As the design optimization is computationally expensive, it is essential to select appropriate test points for minimizing the resources required in this respect. In this study, the OLHD (Optimal Latin Hypercube Design) method was used to obtain the test points efficiently and 54 initial test points were selected for seven design variables (Lee et al., Citation2013). The OLHD method maximizes the variance of the test points and improves the bias of the test points, thus overcoming a disadvantage of the LHD (Latin Hypercube Design) method. That is, an efficient approximation model with fewer test points can be constructed with the OLHD method. In addition, to improve the reliability of the approximation model constructed with the OLHD method, 10 additional test points were added incrementally using the ALHD (Augmented Latin Hypercube Design) method. In order to complement the initial test points, the ALHD method was used to improve the space-filling function for the test points. In this manner, a reliable response surface can be generated for the interaction of the variables (Montgomery et al., Citation2009; Myers et al., Citation2004).

4.4. Surrogate model

A surrogate model was constructed based on the computational analysis results of the selected test points, and the Kriging model was used as this model. The Kriging model is composed of the global model and the localized deviation as one of the interpolation methods. It is suitable for numerical calculation because of its high reliability of approximation for a second-order (or higher) non-linear system (Ahmed & Qin, Citation2009). The response surface of the stagger and exit angles with respect to the discharge coefficient are shown in Figure .

Figure 12. Kriging model of hub stagger angle and hub exit angle with respect to the discharge coefficient.

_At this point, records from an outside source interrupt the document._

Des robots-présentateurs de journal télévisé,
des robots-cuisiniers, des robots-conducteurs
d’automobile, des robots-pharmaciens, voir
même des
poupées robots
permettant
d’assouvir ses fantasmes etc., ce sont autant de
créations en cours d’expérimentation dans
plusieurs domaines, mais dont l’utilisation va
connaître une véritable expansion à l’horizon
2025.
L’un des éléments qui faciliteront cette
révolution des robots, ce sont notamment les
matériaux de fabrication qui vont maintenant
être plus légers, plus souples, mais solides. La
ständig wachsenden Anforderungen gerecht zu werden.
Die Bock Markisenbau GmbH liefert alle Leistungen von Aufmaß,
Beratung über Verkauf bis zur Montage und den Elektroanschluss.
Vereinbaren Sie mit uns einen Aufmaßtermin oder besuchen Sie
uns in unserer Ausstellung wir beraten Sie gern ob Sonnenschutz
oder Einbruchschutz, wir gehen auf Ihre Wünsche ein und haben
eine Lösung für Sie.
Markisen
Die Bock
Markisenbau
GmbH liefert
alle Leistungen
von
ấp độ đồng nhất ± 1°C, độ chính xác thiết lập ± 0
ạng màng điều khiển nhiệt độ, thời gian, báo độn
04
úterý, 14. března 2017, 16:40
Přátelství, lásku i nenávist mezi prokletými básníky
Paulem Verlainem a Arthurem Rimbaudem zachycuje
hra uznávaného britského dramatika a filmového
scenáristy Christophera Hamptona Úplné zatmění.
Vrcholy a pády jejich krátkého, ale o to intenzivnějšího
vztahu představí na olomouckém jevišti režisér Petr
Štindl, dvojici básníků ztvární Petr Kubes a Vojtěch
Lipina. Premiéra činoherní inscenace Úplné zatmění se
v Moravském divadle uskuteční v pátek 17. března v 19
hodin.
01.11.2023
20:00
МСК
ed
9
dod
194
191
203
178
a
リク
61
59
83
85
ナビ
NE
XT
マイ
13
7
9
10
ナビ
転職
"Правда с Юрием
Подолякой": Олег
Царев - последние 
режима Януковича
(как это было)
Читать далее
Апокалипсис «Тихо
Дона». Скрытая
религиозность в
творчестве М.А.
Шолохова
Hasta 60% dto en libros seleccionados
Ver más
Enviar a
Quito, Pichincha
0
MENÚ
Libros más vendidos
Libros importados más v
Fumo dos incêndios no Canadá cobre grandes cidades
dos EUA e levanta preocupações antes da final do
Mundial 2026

Figure 12. Kriging model of hub stagger angle and hub exit angle with respect to the discharge coefficient.

4.5. Optimal point

The MOGA (Multi-Objective Genetic Algorithm) was used to derive the optimum point based on the surrogate model. Like the GA (Genetic Algorithm), MOGA uses the mathematical algorithms of natural genetic evolution, but whilst simultaneously optimizing one or more objective functions. In this algorithm, various solutions can be determined according to the selection criteria of the optimum solution to find a representative set of Pareto optimal solutions. The goal of this optimization process is to ensure the quantity of trade-offs within a range that can satisfy each objective function, and to find a single solution that meets the subjective preferences of the decision maker (Fonseca & Fleming, Citation1993).

According to the MOGA result, as shown in Figure , the Pareto optimal solution graph was derived and a single optimal solution was chosen by the decision maker. A higher weighting factor was given to the discharge coefficient because the system performance was far less sensitive to the adiabatic effectiveness than the discharge coefficient.

Figure 13. Pareto optimal solution graph.

Figure 13. Pareto optimal solution graph.

Figure shows the pre-swirl system discharge coefficient between the candidate point of the Kriging surrogate model and the calculated CFD result. Two refinement steps were conducted and 10 test points were added at each step to find the global optimal point. The optimization process was terminated when the error between the two values was less than 0.5%. When the refinement was repeated, both the candidate point and the CFD result increased whilst the error between the two decreased. After applying the ALHD method to improve the surrogate model, the changes of optimal design values of each variable for the initial optimization (OLHD) and the refined ones (ALHD) were obtained, as shown in Figure .

Figure 14. Comparison of the candidate point of Kriging model and CFD result.

Figure 14. Comparison of the candidate point of Kriging model and CFD result.

Figure 15. Normalized optimum points in design space in accordance with the refinement steps.

Figure 15. Normalized optimum points in design space in accordance with the refinement steps.

5. Result

5.1. Optimization

The derived optimal design values of each variable are shown in Table , where non-dimensional numbers are used to show relative dimensions compared to each dimension of the initial model. The optimized and initial models are simultaneously shown in Figure .

Figure 16. Comparison of the initial and optimized models.

Figure 16. Comparison of the initial and optimized models.

Table 3. Normalized optimal design variables.

The optimized discharge coefficient (CD) and adiabatic effectiveness (θ), for the given properties at the pre-swirl system outlet, are shown in Table , along with the dimensionless mass flow rate (CW) and swirl ratio (β).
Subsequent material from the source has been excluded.